Figure 2. Two-step procedure of an extension cycle.
Step 1 (left) selects the reaction by scoring generated dummy products. In the example, only two reactions can be applied (Suzuki coupling and amide coupling), and the amide dummy product scores favorable. In Step 2 (right), all reactants from the building block library exhibiting a suitable amine are added to the growing molecule via amide bond formation. The top-scoring product represents the extended intermediate product and is selected for the next design cycle.doi:10.1371/journal.pcbi.1002380.g002
The algorithm evaluates every building block processed by the dummy reaction steps according to the scoring function. Each of the n top-scoring building blocks is considered as a potential starting point for a distinct synthesis pathway. Parameter n is defined by the user and controls the number of compounds resulting from a design run.
Once the design of a new compound based on a selected starting building block is initiated it will be continued until one of two stop criteria is fulfilled.
The first stop criterion controls the molecular mass of the designed compounds. The reference compound's mass (100%) defines a relative lower (70%) and upper (130%) bound. A constructed molecule has to exhibit a molecular mass lying within these boundaries to be accepted as a valid final product. During the design of a new molecule the algorithm continuously adds building blocks until the constructed intermediate product exceeds the lower mass boundary. Up to this step the extension of the intermediate product is accepted even if its score value decreases. Once the molecular mass of the intermediate product exceeds the lower mass boundary, the algorithm will only accept a subsequent extension step if it leads to an improved score. In case the addition of a building block leads to a lower score or causes the molecular mass to exceed the upper mass limit, the last reaction step is neglected and the previous intermediate product is added to the list of final products.
The second stop criterion is supposed to truncate the number of synthesis steps to keep proposed synthesis pathways short.
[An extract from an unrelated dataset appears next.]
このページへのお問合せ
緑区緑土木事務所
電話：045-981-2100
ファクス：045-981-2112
A pathway is interrupted regardless of any other condition when it exceeds a user-defined maximal number of synthesis steps (set to a value of four steps in all runs presented in this study). In this case, the intermediate product formed by the last valid reaction step is added to the list of final products, and a new synthesis pathway is initiated based on another starting building block. Figure 3 presents the core of the DOGS compound design algorithm.
Figure 3. Flowchart of the molecule design algorithm.
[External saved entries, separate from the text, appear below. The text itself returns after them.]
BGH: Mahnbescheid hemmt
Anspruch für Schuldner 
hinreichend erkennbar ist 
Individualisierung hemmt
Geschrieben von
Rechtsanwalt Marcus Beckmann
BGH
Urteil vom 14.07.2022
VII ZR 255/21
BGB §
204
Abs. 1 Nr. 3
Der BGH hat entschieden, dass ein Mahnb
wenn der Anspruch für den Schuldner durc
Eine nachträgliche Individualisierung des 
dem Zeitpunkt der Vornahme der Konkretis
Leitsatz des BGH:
(A) The stop criterion controlling the maximum number of reaction steps is excluded from the flowchart for simplification. (B) Detailed description of flowchart element B (grey circle). It comprises the key steps taken to extend intermediate product Z and yield the top-scored intermediate product Ž ( = Z grown by an additional fragment) by applying in silico reactions.doi:10.1371/journal.pcbi.1002380.g003
DOGS tries to construct at least one compound starting from each of the n building blocks considered to be the most promising starting points. It is possible that an initiated synthesis path does not produce a final product. This happens when the growing intermediate product does not offer an attachment point to add another building block before it exceeds the minimal mass limit. In such a case, DOGS automatically skips this particular synthesis and increments n by 1 to guarantee that at least n final products are generated. Typically, a run will result in more than n final products because synthesis pathways can split if more than one top-scoring intermediate product is generated. In this case, multiple final products will be designed on the basis of a starting building block. All steps of the design algorithm are deterministic, i.e. two runs of DOGS with identical parameters will deliver identical results.
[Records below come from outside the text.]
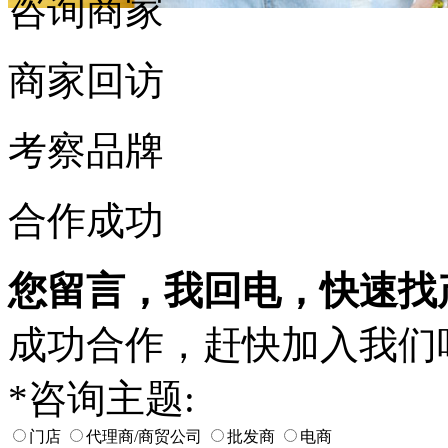
咨询商家
商家回访
考察品牌
合作成功
您留言，我回电，快速找
成功合作，赶快加入我们
*
咨询主题:
门店
代理商/商贸公司
批发商
电商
The scoring function assesses the quality of a molecule with respect to the design objective. Products of each stage of a virtual synthesis pathway (dummy products, intermediate products, final products) are evaluated by the same scoring function. DOGS employs a two-dimensional (2D) graph kernel method (ISOAK ) for scoring the designed molecules. The graph kernel was originally developed for similarity searching in virtual screening of compound databases, where it has been applied successfully . ISOAK can be readily employed as a scoring function for ligand-based de novo design, where, like in virtual screening, similarity to a given reference ligand (a known bioactive compound) forms the key objective.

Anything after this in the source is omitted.